The expected answer is all of the entries, written out exactly.

*** Extracted records Section Begins ***

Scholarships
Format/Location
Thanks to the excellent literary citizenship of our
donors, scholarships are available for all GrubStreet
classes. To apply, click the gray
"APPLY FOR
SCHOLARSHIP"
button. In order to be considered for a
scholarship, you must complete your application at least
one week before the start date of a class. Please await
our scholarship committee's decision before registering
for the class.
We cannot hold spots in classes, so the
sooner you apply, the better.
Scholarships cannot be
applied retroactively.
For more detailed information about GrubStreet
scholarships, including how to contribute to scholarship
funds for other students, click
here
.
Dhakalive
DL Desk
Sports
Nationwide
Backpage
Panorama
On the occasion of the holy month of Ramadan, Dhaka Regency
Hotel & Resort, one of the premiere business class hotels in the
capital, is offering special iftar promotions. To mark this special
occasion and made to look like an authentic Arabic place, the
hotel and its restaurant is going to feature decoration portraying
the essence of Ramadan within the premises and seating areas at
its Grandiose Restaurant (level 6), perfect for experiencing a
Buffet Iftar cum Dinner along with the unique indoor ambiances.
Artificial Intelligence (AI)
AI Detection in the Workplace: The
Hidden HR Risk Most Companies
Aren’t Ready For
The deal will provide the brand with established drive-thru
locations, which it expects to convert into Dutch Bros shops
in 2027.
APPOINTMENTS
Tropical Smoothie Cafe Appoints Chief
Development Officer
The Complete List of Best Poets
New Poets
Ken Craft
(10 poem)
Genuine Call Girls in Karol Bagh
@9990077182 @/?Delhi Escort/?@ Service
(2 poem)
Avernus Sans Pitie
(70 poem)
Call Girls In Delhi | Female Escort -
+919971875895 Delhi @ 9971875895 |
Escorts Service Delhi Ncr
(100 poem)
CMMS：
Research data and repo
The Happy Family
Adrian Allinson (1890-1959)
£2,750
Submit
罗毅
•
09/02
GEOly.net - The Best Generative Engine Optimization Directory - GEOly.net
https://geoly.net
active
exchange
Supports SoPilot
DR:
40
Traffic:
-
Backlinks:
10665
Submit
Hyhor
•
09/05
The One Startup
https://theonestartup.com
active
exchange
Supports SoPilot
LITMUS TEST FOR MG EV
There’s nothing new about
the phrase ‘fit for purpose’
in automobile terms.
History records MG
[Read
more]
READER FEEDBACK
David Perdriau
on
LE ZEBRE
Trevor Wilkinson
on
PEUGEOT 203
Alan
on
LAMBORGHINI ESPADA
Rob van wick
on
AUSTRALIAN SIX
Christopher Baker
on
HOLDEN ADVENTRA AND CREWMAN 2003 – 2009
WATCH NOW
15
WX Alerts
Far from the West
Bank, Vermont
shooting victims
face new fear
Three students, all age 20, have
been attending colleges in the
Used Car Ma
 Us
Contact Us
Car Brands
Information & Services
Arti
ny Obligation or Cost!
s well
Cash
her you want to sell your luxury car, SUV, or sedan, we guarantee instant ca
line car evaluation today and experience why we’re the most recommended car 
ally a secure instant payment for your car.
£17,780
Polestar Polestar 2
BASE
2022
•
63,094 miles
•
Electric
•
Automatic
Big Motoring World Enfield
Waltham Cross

*** Extracted records Section Ends ***

Task output:
Scholarships
Format/Location
Thanks to the excellent literary citizenship of our
donors, scholarships are available for all GrubStreet
classes. To apply, click the gray
"APPLY FOR
SCHOLARSHIP"
button. In order to be considered for a
scholarship, you must complete your application at least
one week before the start date of a class. Please await
our scholarship committee's decision before registering
for the class.
We cannot hold spots in classes, so the
sooner you apply, the better.
Scholarships cannot be
applied retroactively.
For more detailed information about GrubStreet
scholarships, including how to contribute to scholarship
funds for other students, click
here
.
Dhakalive
DL Desk
Sports
Nationwide
Backpage
Panorama
On the occasion of the holy month of Ramadan, Dhaka Regency
Hotel & Resort, one of the premiere business class hotels in the
capital, is offering special iftar promotions. To mark this special
occasion and made to look like an authentic Arabic place, the
hotel and its restaurant is going to feature decoration portraying
the essence of Ramadan within the premises and seating areas at
its Grandiose Restaurant (level 6), perfect for experiencing a
Buffet Iftar cum Dinner along with the unique indoor ambiances.
Artificial Intelligence (AI)
AI Detection in the Workplace: The
Hidden HR Risk Most Companies
Aren’t Ready For
The deal will provide the brand with established drive-thru
locations, which it expects to convert into Dutch Bros shops
in 2027.
APPOINTMENTS
Tropical Smoothie Cafe Appoints Chief
Development Officer
The Complete List of Best Poets
New Poets
Ken Craft
(10 poem)
Genuine Call Girls in Karol Bagh
@9990077182 @/?Delhi Escort/?@ Service
(2 poem)
Avernus Sans Pitie
(70 poem)
Call Girls In Delhi | Female Escort -
+919971875895 Delhi @ 9971875895 |
Escorts Service Delhi Ncr
(100 poem)
CMMS：
Research data and repo
The Happy Family
Adrian Allinson (1890-1959)
£2,750
Submit
罗毅
•
09/02
GEOly.net - The Best Generative Engine Optimization Directory - GEOly.net
https://geoly.net
active
exchange
Supports SoPilot
DR:
40
Traffic:
-
Backlinks:
10665
Submit
Hyhor
•
09/05
The One Startup
https://theonestartup.com
active
exchange
Supports SoPilot
LITMUS TEST FOR MG EV
There’s nothing new about
the phrase ‘fit for purpose’
in automobile terms.
History records MG
[Read
more]
READER FEEDBACK
David Perdriau
on
LE ZEBRE
Trevor Wilkinson
on
PEUGEOT 203
Alan
on
LAMBORGHINI ESPADA
Rob van wick
on
AUSTRALIAN SIX
Christopher Baker
on
HOLDEN ADVENTRA AND CREWMAN 2003 – 2009
WATCH NOW
15
WX Alerts
Far from the West
Bank, Vermont
shooting victims
face new fear
Three students, all age 20, have
been attending colleges in the
Used Car Ma
 Us
Contact Us
Car Brands
Information & Services
Arti
ny Obligation or Cost!
s well
Cash
her you want to sell your luxury car, SUV, or sedan, we guarantee instant ca
line car evaluation today and experience why we’re the most recommended car 
ally a secure instant payment for your car.
£17,780
Polestar Polestar 2
BASE
2022
•
63,094 miles
•
Electric
•
Automatic
Big Motoring World Enfield
Waltham Cross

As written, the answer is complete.